The Porter Model analysis leads to the following conclusions. First and foremost, intra-industry rivalry is intense. Despite Sun’s strong position in the industry, it faces continual challenges both nationally and internationally as rivals intensely race to provide better, more robust products. The threat of new entrants is very real and alliances are increasingly important in this truly, global industry. Buyer strength is at an advantage. Competition between rival companies is so intense that they are forced to comply with buyer demands or lose market share quite quickly. The internet hardware and software industry is a 60 billion dollar business, this type of revenue and size of business cannot not easily be ignored by suppliers. Suppliers are equally keenly aware of their need to encourage and facilitate friendly alliances with corporations within this industry.
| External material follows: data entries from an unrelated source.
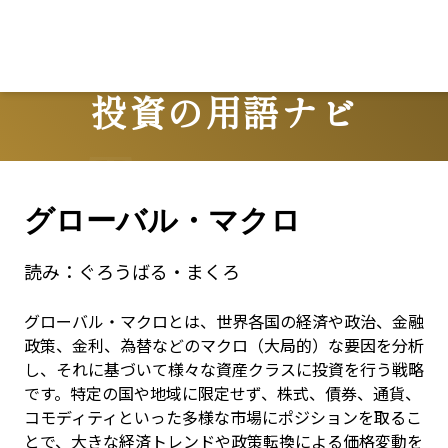
投資の用語ナビ
Terms
グローバル・マクロ
読み：
ぐろうばる・まくろ
グローバル・マクロとは、世界各国の経済や政治、金融
政策、金利、為替などのマクロ（大局的）な要因を分析
し、それに基づいて様々な資産クラスに投資を行う戦略
です。特定の国や地域に限定せず、株式、債券、通貨、
コモディティといった多様な市場にポジションを取るこ
とで、大きな経済トレンドや政策転換による価格変動を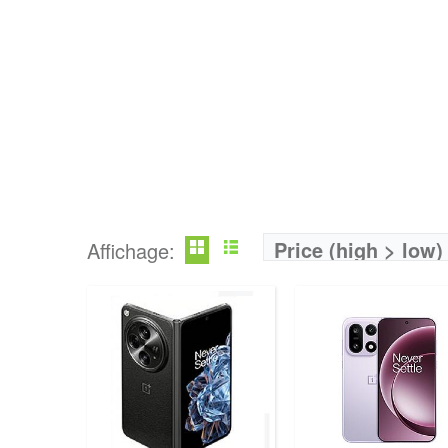
Price (high > low)
Affichage: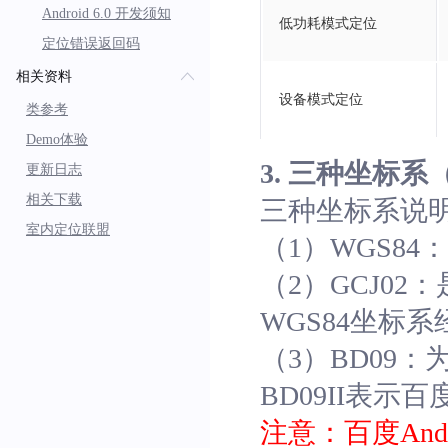
Android 6.0 开发须知
低功耗模式定位
定位错误返回码
相关资料
设备模式定位
类参考
Demo体验
3. 三种坐标
更新日志
相关下载
三种坐标系说
室内定位联盟
（1）WGS84
（2）GCJ0
WGS84坐标
（3）BD09
BD09II表
注意：百度And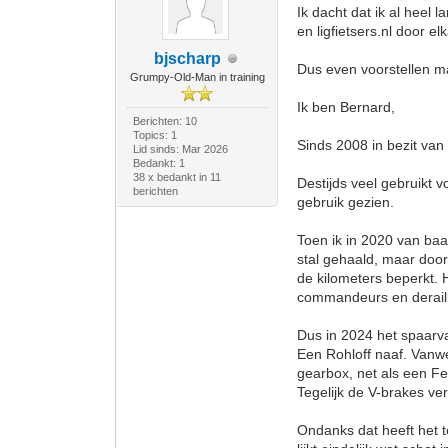
Ik dacht dat ik al heel
en ligfietsers.nl door el
bjscharp
Dus even voorstellen m
Grumpy-Old-Man in training
Ik ben Bernard,
Berichten: 10
Topics: 1
Sinds 2008 in bezit va
Lid sinds: Mar 2026
Bedankt: 1
38 x bedankt in 11
Destijds veel gebruikt v
berichten
gebruik gezien.
Toen ik in 2020 van ba
stal gehaald, maar doo
de kilometers beperkt. H
commandeurs en deraill
Dus in 2024 het spaarv
Een Rohloff naaf. Vanw
gearbox, net als een Fer
Tegelijk de V-brakes v
Ondanks dat heeft het t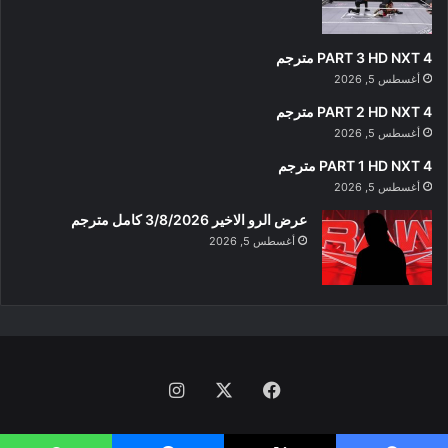
PART 3 HD NXT 4 مترجم
أغسطس 5, 2026
PART 2 HD NXT 4 مترجم
أغسطس 5, 2026
PART 1 HD NXT 4 مترجم
أغسطس 5, 2026
عرض الرو الاخير 3/8/2026 كامل مترجم
أغسطس 5, 2026
فيسبوك
‫X
انستقرام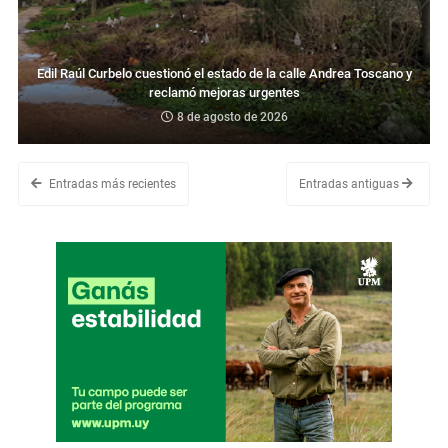
Edil Raúl Curbelo cuestionó el estado de la calle Andrea Toscano y
reclamó mejoras urgentes
8 de agosto de 2026
Entradas más recientes
Entradas antiguas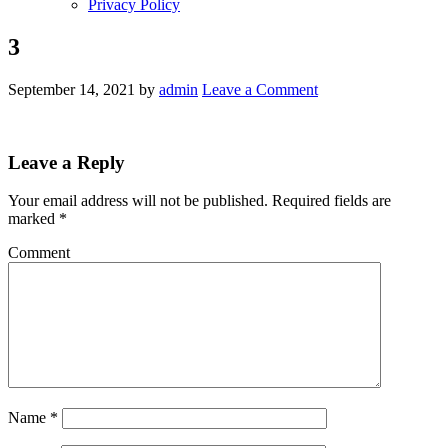
Privacy Policy
3
September 14, 2021
by
admin
Leave a Comment
Leave a Reply
Your email address will not be published.
Required fields are
marked
*
Comment
Name
*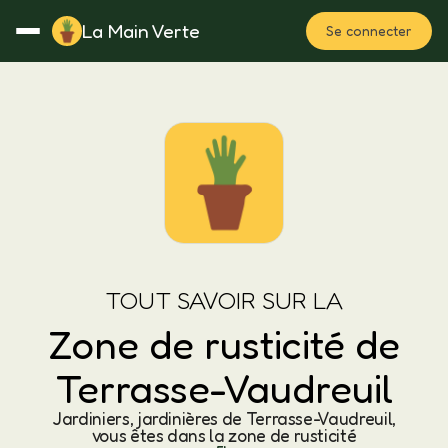
La Main Verte
Se connecter
Rotation
Notes
Fertilisation
Plan
TOUT SAVOIR SUR LA
Zone de rusticité de
Terrasse-Vaudreuil
Jardiniers, jardinières de Terrasse-Vaudreuil,
vous êtes dans la zone de rusticité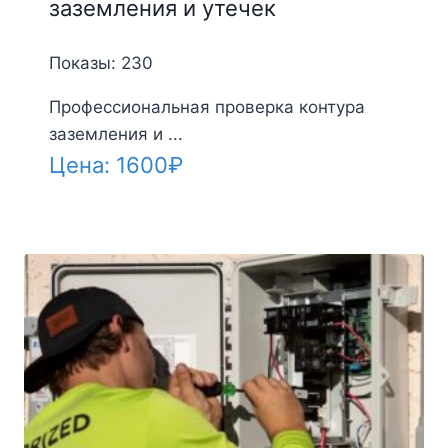
заземления и утечек
Показы: 230
Профессиональная проверка контура
заземления и ...
Цена:
1600
₽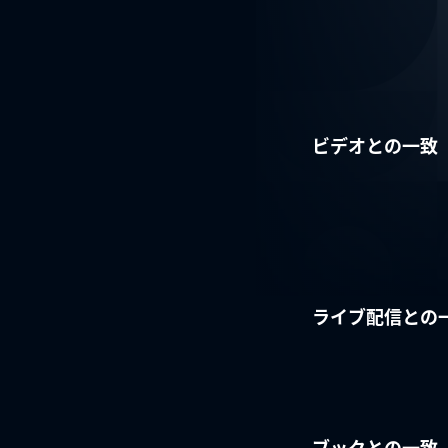
ビデオとの一致
ライブ配信との
ブックとの一致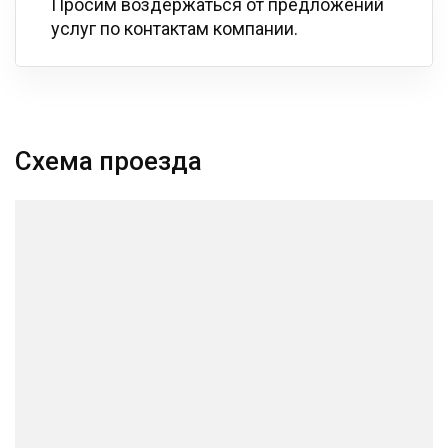
Просим воздержаться от предложений
услуг по контактам компании.
Схема проезда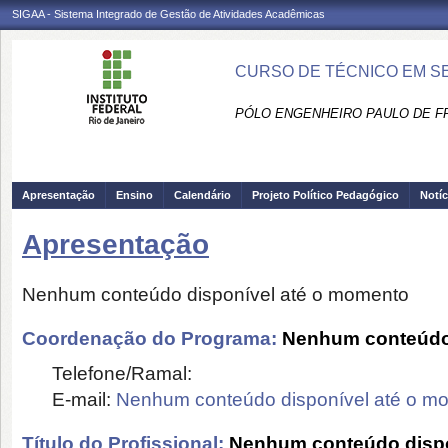
SIGAA - Sistema Integrado de Gestão de Atividades Acadêmicas
CURSO DE TÉCNICO EM SE
PÓLO ENGENHEIRO PAULO DE FR
Apresentação
Ensino
Calendário
Projeto Político Pedagógico
Notíc
Apresentação
Nenhum conteúdo disponível até o momento
Coordenação do Programa:
Nenhum conteúdo 
Telefone/Ramal:
E-mail:
Nenhum conteúdo disponível até o m
Título do Profissional:
Nenhum conteúdo dispo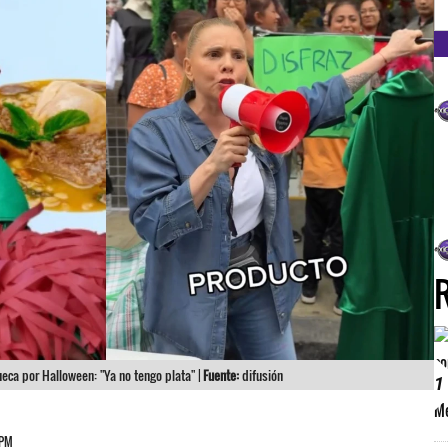
FM
eca por Halloween: "Ya no tengo plata" |
Fuente:
difusión
1
 PM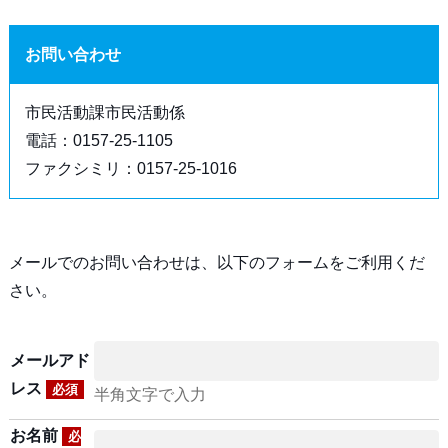
お問い合わせ
市民活動課市民活動係
電話：0157-25-1105
ファクシミリ：0157-25-1016
メールでのお問い合わせは、以下のフォームをご利用くだ
さい。
メールアド
レス
必須
半角文字で入力
お名前
必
D. Globalization of the Industry

All three companies in this industry are top global competitors and are increasingly focusing on international recognition and forming allies and alliances with companies in various parts of the world. Due to the current economic conditions, the three companies are desperately seeking ways to innovate and predict the technology trends. Most small companies are being replaced or seeking alliances to strengthen financial postures. All companies have experienced lay offs and have cut down on expenses, seeking ways to stream line their operations.

The national companies have recognized the saturation trend, as well as the increased competition that it represents. As a result, Sun Microsystems, IBM and HP are focusing on international efforts. They are increasing alliances and forging strong relationships with foreign businesses, primarily across European and Asian markets. During calendar year 2000, Sun Microsystems, surpassed IBM in total server revenue in the United Kingdom and grew faster than any other major server company in Western Europe, according to Gartner Dataquest. [3]

Sun also grew faster than its competitors in Germany, Sweden, France, Italy, and Switzerland. In 2000, Sun grew 35, 46, 37, 58, and 60 percent respectively year-over-year. When looking at all of Western Europe, Sun grew 44 percent over that same period. Foreign sales account for approximately 49% of Sun’s revenues.[18]